→ Exercise
For the records below, give the number of lines where the string "Дата" occurs. Include nothing else.

_ _ _

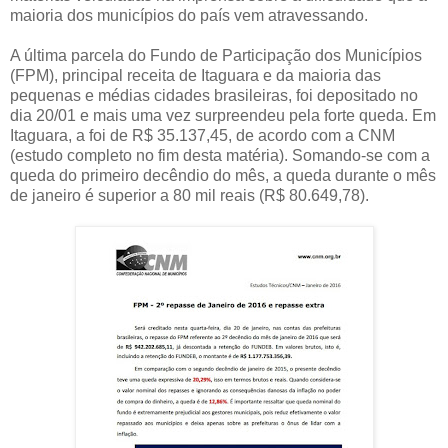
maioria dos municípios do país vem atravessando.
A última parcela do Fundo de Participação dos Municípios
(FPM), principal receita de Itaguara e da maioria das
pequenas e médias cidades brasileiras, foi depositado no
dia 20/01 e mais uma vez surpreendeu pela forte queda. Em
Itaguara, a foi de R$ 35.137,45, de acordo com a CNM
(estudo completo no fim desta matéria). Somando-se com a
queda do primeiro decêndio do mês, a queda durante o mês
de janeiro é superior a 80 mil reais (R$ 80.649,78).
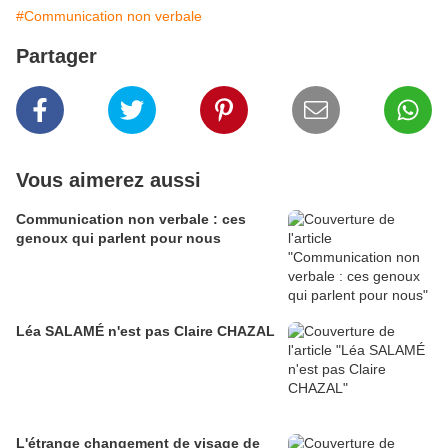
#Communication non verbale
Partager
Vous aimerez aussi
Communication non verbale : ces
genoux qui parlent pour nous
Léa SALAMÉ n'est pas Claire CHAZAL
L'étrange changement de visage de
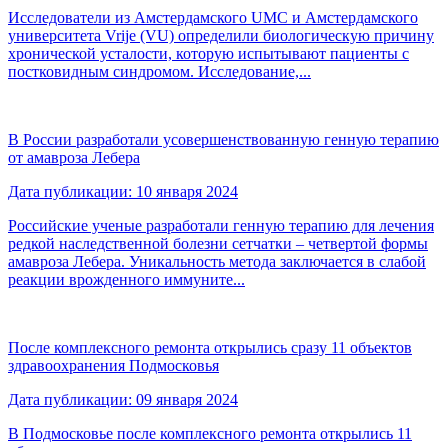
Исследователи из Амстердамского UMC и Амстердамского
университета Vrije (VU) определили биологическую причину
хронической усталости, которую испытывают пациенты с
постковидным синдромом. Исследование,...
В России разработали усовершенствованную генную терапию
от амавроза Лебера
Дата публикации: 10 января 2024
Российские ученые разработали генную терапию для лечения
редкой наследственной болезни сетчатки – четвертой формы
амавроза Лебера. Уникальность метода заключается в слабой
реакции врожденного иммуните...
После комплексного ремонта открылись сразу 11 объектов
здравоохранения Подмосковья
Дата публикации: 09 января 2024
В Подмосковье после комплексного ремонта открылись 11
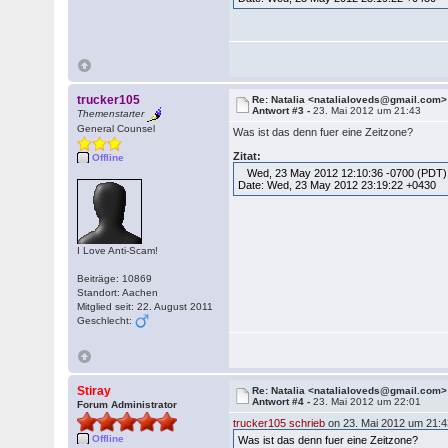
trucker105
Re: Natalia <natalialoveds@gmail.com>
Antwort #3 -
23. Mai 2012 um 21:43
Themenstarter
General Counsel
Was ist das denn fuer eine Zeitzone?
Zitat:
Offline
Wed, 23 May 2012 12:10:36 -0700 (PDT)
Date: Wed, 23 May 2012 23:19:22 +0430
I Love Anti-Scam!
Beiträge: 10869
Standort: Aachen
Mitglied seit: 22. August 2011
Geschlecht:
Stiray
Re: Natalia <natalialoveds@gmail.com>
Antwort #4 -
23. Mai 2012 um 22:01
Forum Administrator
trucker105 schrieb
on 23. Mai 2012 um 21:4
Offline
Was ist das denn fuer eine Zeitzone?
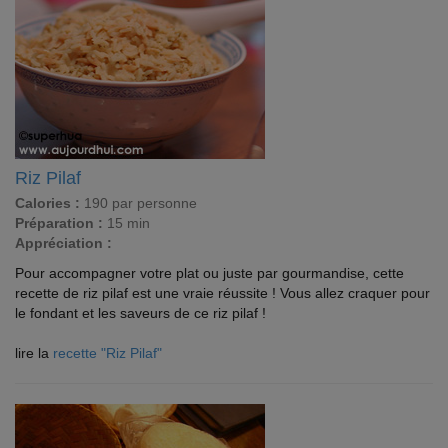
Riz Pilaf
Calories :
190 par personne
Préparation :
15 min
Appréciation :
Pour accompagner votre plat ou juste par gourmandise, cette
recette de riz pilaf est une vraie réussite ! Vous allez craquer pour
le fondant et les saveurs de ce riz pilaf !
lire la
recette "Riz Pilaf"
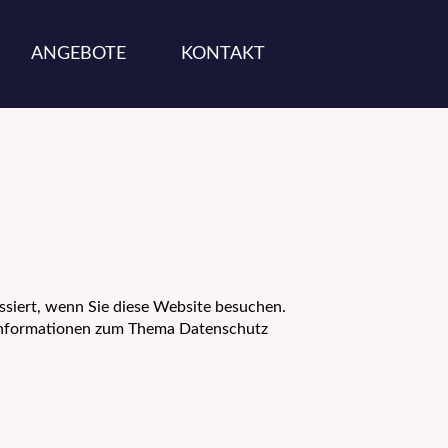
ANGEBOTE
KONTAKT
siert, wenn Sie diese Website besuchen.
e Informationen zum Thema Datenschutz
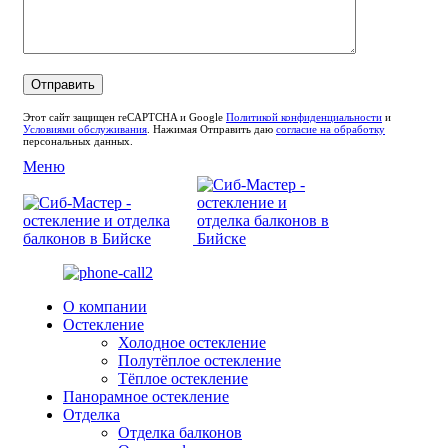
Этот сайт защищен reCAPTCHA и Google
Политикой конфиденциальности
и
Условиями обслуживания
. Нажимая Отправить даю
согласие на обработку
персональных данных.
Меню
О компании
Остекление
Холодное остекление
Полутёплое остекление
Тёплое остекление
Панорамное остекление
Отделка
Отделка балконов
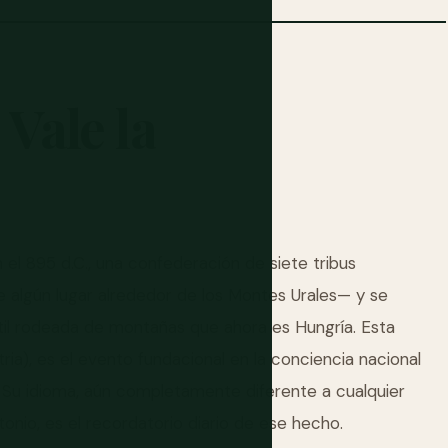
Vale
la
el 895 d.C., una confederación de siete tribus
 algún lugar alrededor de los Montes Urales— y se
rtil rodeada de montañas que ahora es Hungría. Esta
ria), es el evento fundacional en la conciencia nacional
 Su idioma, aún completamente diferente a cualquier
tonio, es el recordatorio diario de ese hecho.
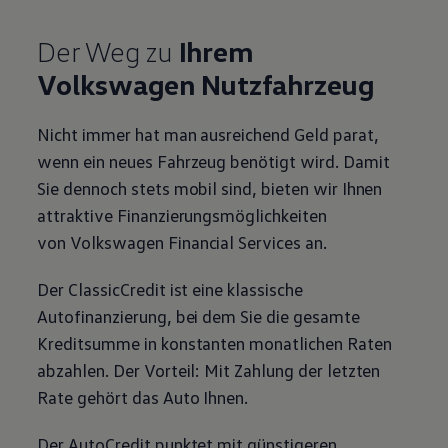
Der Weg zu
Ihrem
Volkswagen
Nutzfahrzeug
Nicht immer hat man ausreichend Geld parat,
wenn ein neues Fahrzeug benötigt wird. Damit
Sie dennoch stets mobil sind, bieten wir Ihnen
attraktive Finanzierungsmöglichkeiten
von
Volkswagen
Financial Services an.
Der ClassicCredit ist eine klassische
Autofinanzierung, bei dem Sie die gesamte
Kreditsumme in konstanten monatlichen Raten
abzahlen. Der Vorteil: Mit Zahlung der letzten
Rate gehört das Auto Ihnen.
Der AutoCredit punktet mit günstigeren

_ _ _

→ Answer to this task
2